# [Your task]
Filter the entries for lines with the word "OVERVIEW".

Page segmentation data
·····

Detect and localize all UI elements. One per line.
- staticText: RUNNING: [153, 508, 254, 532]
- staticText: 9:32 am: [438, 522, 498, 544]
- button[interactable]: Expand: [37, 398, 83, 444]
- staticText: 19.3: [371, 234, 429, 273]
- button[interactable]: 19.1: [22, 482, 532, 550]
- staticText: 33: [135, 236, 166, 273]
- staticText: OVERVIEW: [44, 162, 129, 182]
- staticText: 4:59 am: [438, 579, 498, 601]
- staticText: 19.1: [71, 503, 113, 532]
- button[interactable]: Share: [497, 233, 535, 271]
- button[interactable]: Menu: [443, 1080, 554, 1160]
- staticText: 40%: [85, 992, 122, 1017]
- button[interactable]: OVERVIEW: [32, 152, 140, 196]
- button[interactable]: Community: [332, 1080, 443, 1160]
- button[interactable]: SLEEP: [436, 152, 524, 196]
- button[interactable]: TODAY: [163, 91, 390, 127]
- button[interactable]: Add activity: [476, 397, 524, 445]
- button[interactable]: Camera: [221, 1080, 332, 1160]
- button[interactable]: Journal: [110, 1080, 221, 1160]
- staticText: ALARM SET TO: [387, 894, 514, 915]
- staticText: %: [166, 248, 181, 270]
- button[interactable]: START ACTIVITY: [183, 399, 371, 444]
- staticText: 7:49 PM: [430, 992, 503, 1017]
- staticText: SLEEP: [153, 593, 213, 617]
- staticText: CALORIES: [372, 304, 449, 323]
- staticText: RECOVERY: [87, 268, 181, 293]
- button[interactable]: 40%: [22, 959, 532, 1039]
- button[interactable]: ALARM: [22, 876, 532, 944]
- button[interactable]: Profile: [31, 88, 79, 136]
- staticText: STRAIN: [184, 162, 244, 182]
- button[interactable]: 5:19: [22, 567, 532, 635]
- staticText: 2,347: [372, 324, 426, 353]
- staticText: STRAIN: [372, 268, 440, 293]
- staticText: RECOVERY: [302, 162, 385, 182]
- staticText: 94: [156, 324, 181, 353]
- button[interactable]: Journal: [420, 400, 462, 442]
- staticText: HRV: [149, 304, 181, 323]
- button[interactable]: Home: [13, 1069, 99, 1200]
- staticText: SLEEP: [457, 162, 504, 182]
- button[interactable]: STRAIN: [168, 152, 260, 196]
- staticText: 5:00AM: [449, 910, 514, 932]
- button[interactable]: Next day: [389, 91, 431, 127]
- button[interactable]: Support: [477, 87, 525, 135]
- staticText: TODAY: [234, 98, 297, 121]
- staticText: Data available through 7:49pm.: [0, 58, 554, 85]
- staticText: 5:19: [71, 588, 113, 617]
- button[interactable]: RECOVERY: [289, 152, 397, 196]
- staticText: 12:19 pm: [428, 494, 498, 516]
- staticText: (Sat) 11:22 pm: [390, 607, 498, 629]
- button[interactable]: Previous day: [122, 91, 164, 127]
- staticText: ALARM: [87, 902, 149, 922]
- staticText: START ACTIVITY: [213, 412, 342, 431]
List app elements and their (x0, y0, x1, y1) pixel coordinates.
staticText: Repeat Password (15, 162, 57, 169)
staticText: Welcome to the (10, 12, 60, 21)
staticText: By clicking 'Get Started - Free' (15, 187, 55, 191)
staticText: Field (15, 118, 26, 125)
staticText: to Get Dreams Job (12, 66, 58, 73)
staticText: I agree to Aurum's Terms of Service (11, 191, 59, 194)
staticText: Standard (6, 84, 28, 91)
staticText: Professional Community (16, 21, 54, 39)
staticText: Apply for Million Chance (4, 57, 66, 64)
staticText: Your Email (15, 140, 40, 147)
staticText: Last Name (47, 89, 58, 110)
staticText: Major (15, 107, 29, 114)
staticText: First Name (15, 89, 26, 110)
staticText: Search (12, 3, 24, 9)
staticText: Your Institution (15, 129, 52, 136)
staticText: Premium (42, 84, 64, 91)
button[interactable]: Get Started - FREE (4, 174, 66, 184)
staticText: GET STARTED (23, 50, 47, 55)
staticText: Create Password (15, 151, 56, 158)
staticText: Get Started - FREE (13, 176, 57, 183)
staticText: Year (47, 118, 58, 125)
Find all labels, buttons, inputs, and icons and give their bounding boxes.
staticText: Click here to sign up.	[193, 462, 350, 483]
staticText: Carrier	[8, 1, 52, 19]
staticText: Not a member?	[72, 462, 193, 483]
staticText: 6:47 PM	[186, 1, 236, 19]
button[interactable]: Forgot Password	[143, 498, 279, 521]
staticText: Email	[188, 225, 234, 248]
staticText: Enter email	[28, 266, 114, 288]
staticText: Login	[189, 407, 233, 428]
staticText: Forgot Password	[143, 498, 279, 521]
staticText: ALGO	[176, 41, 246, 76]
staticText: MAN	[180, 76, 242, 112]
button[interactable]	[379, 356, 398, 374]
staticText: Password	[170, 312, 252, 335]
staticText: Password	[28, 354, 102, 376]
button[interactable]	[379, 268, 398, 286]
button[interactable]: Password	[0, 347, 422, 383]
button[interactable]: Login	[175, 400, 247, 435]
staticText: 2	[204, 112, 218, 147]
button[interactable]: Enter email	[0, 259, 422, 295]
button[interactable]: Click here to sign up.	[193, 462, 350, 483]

·····

# [Task output]
- staticText: OVERVIEW: [44, 162, 129, 182]
- button[interactable]: OVERVIEW: [32, 152, 140, 196]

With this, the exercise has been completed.